A propos du racisme, ma famille et moi avons vécu dans les deux Amériques, en Inde, puis en Afrique (huit ans en tout) et y avons développé des amitiés durables. De retour au pays, j’ai continué à être très « interculturel ». J’ai présidé durant neuf ans la section vaudoise de la Ligue contre le racisme et l’antisémitisme et ai fait partie de comités d’organisations de développement. Ma conviction née de l’expérience : « La différence, c’est toujours intéressant, laissons-nous enrichir par les atouts de la diversité. »
De notre séjour aux Etats-Unis, je garde un bon souvenir de l’intégration des Afro-Américains – en milieu universitaire.
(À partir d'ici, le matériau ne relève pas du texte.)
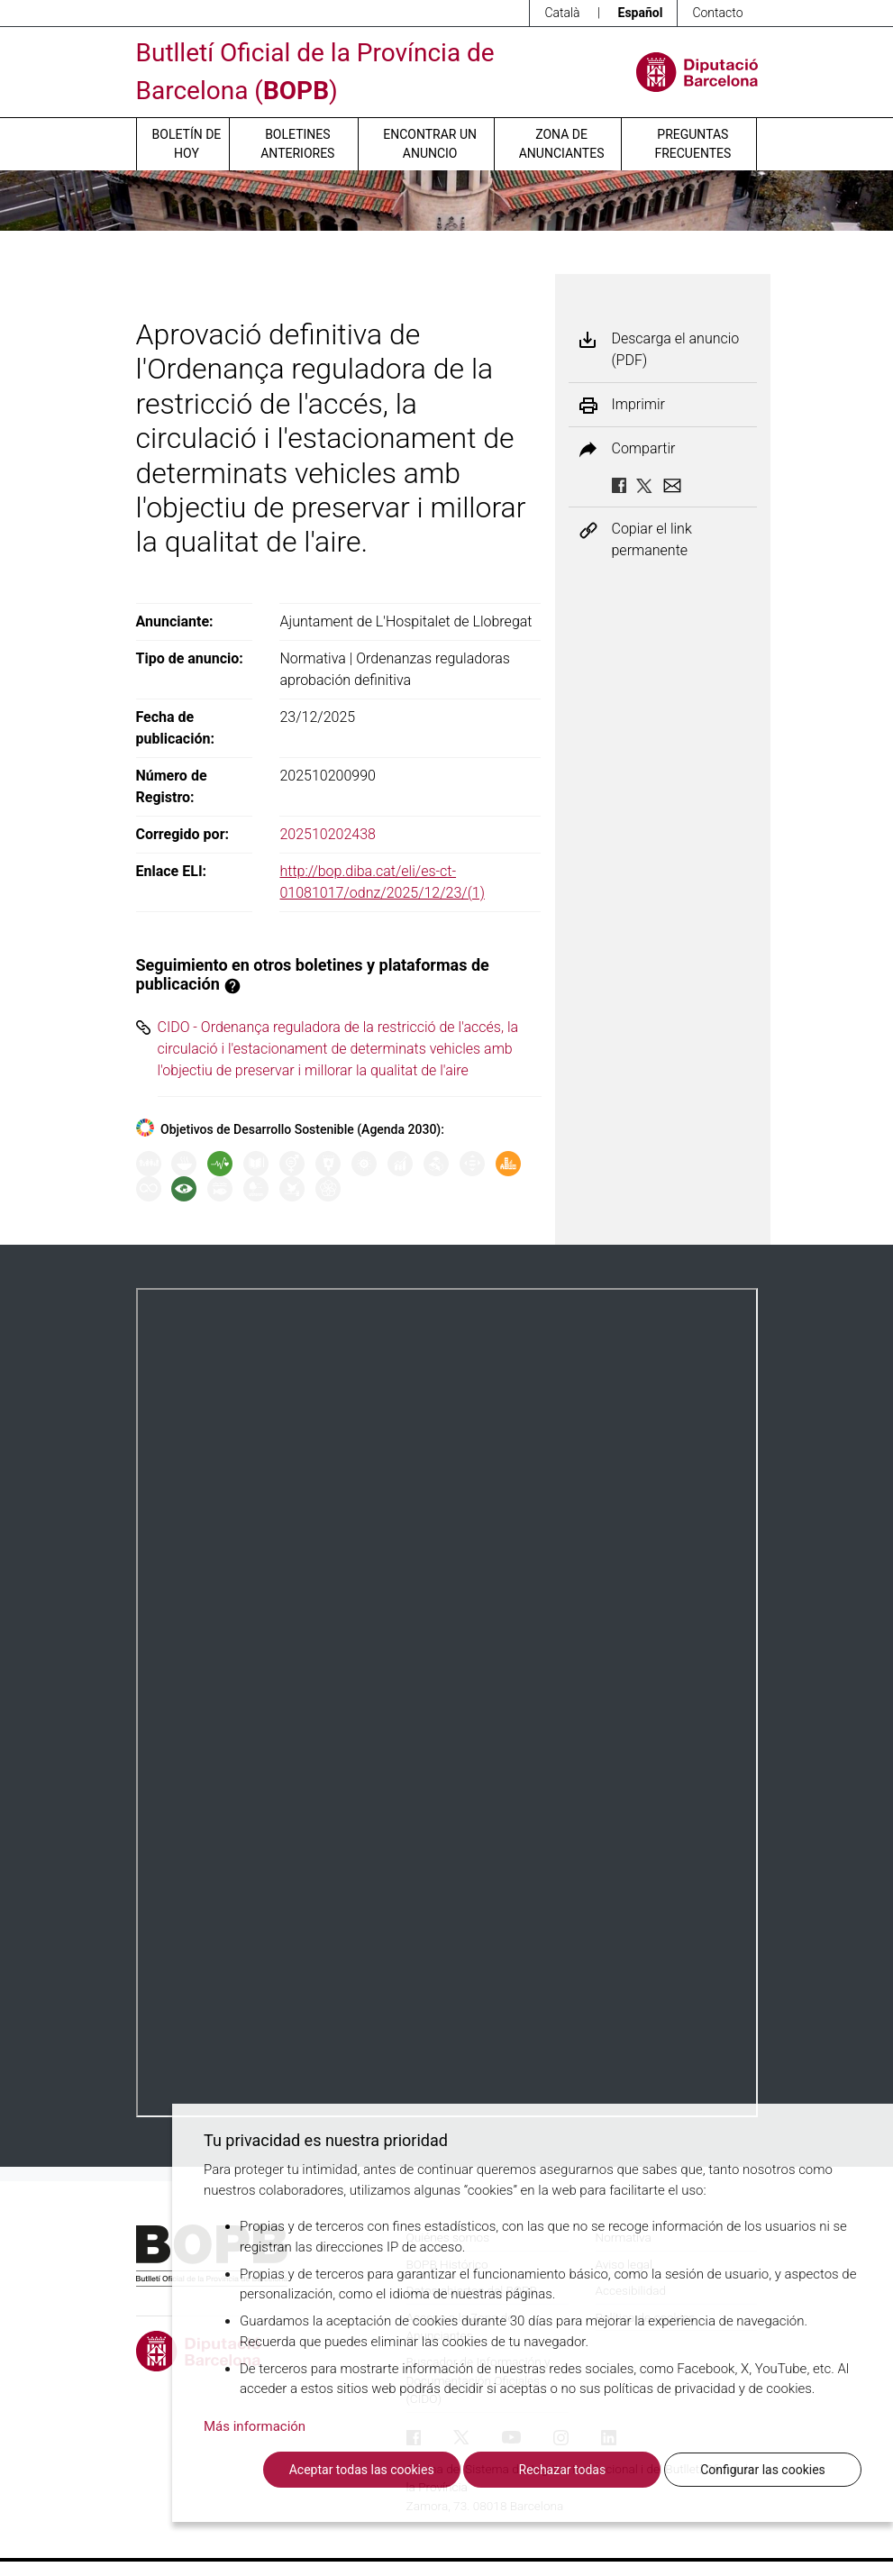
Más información (254, 2426)
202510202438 (327, 834)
Mais la force et l’étendue des manifestations qui ont suivi l’homicide de George Floyd à Minneapolis, ainsi que les témoignages multiples de personnes d’ascendance africaine (entre autres), aux USA, en Suisse et ailleurs, m’ont vivement questionné. Suis-je resté aveugle, au cours des décennies ? Sans saisir ce que ressentent dans leur quotidien nos concitoyens « différents » devant trop d’attitudes qui vont de la maladresse à l’inadmissible : réserve, malaise, évitement, rejet voire gestes et paroles insultantes ? Au travail, à l’école, dans la rue, dans les loisirs ? J’ai cru trop vite que le problème était réglé pour l’essentiel, que les réflexes racistes étaient devenus très minoritaires. Le très persistant racisme ordinaire remis en lumière me bouscule. On ne lynche pas ici de jeunes Noirs, mais que dire de quantité d’attitudes stigmatisantes qui font sentir qu’ils/elles ne sont « pas comme nous », et pas bienvenus ?
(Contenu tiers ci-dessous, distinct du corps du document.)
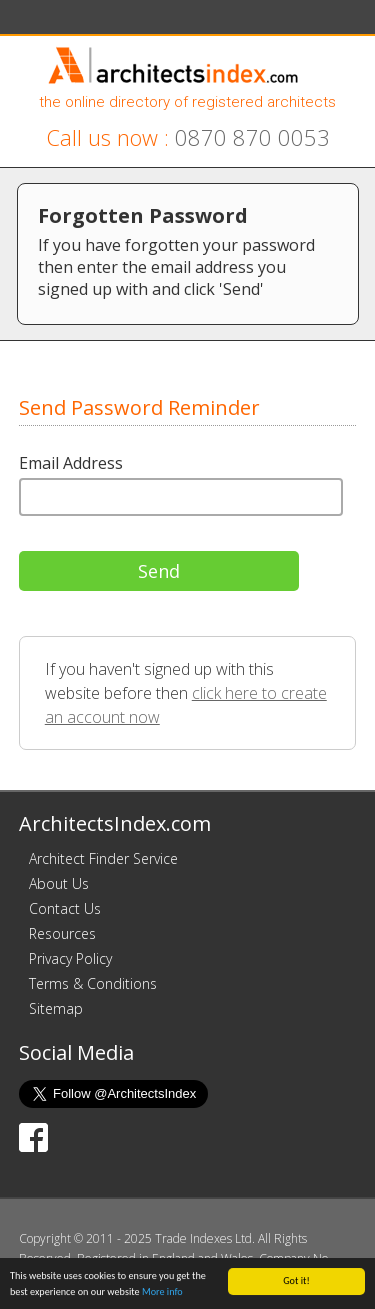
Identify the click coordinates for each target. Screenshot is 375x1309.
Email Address (71, 463)
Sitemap (56, 1008)
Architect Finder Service (103, 858)
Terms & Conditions (93, 983)
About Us (59, 883)
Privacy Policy (70, 958)
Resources (62, 933)
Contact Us (65, 908)
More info (162, 1291)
Même examen de conscience pour les rapports femme-homme. Je pense avoir été correct, courtois, aidant parfois, avec mes collaboratrices et collègues – et j’ai cru que les choses se passaient raisonnablement dans ce pays. Même si je savais, sans attendre les coups de projecteur de #metoo, que beaucoup de femmes avaient à souffrir de paroles et de gestes à connotation sexuelle (j’ai eu à m’en préoccuper en tant que médecin cantonal). Les dernières Marches des femmes du 14 juin m’ont fait mieux saisir l’acuité et la gravité durables du problème.
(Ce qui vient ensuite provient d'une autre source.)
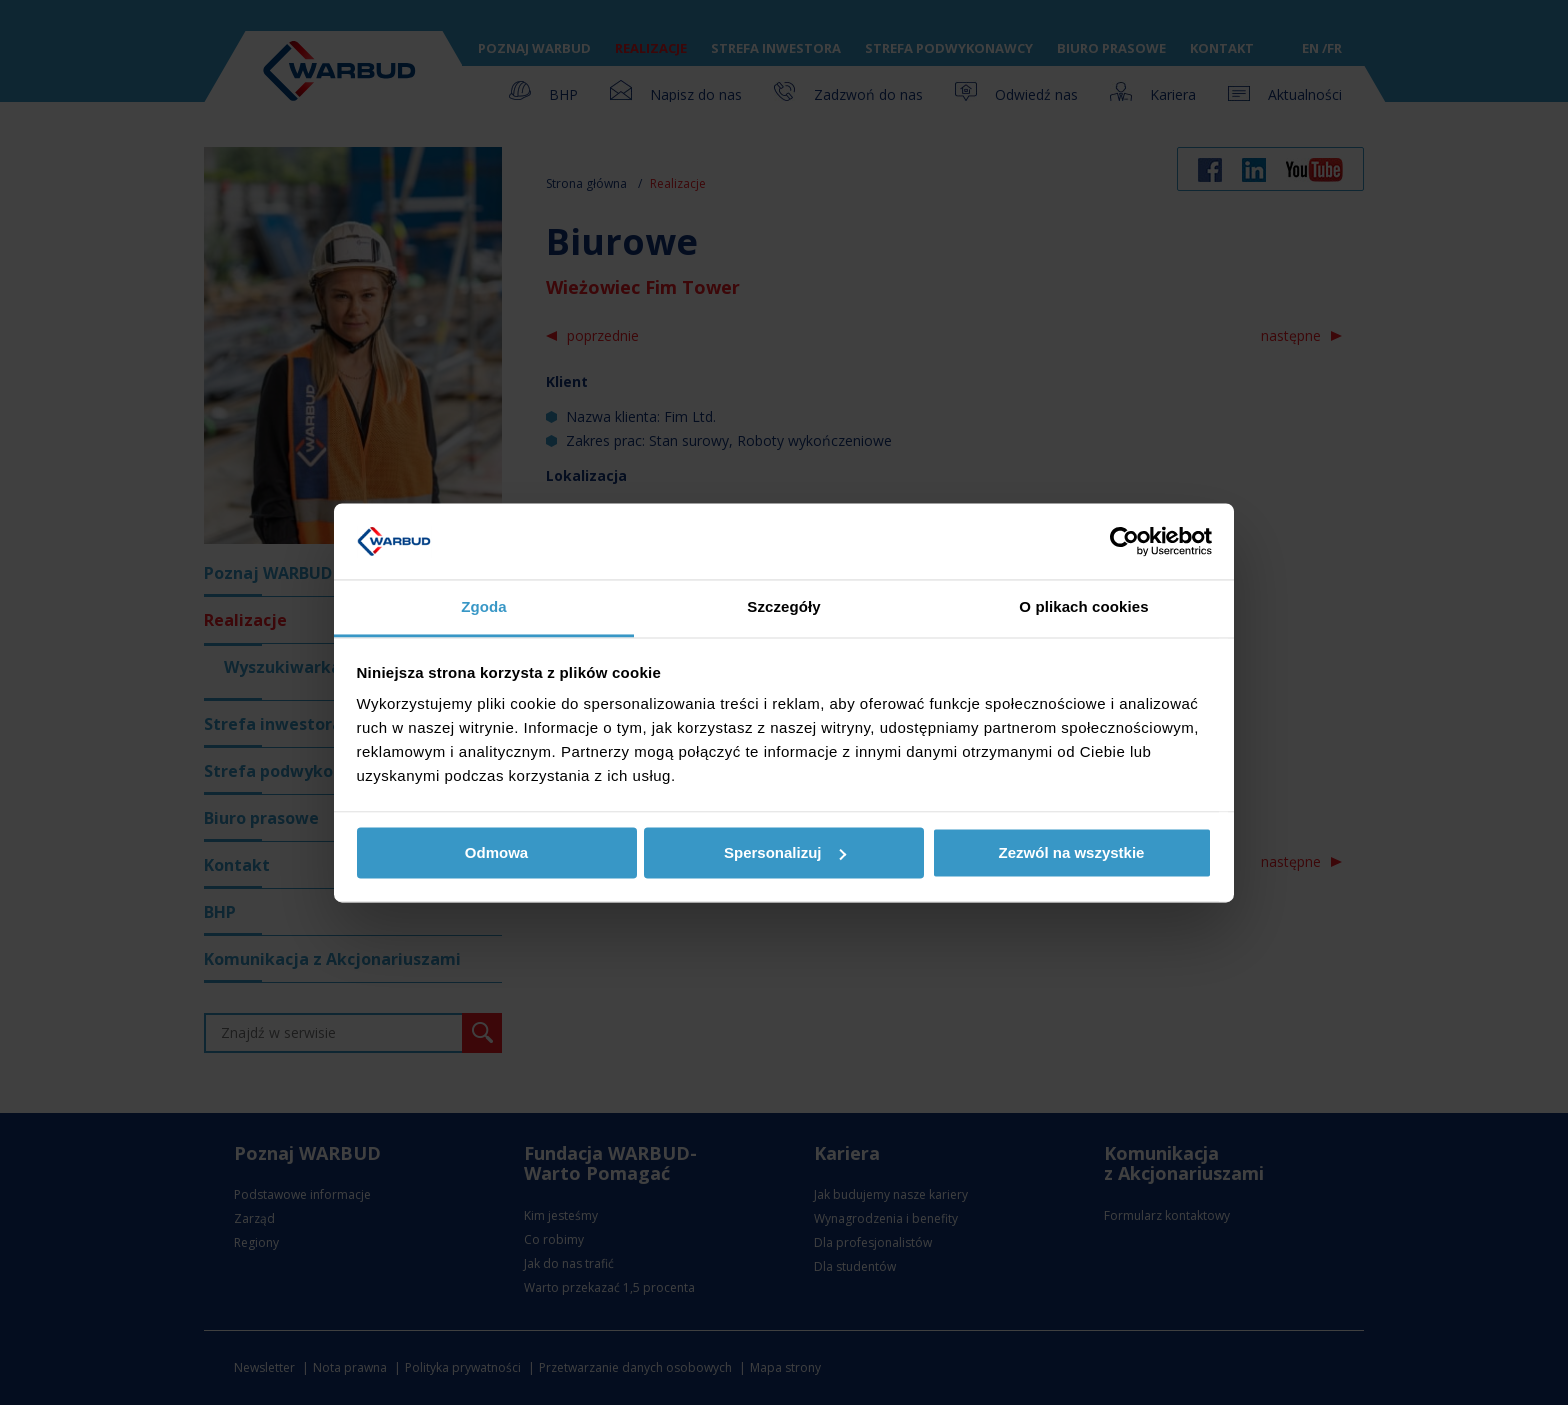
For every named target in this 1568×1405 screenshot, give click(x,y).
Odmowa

Il faut se rendre à l’évidence : ces formes d’« infériorité » – respectivement de « supériorité » – sont systémiques et perdurent. Au bénéfice de l’homme à peau blanche, systématiquement favorisé, indépendamment de toute donnée personnelle ou circonstancielle. Toutes choses égales par ailleurs, cela reste en 2020 une muette loi d’airain.
Il y a des améliorations, mais éradiquera-t-on un jour complètement ces inégalités profondément inscrites ? Si la promulgation de lois, chartes et déclarations est indispensable pour poser un cadre ferme, ces textes ne sauraient régler ce qui relève du « fine tuning », de comportements usuels et quotidiens, « non scandaleux », qui gardent une dimension sexiste ou raciste. C’est à chacun-e d’en prendre conscience personnellement et d’évoluer.
On pourra juger ces propos excessifs, « auto-flagellation à la suisse » voire atteinte à la liberté d’expression. Débat classique. Je crois à cette formule : « La liberté de chacun ne vaut que par les limites qu’on lui met. »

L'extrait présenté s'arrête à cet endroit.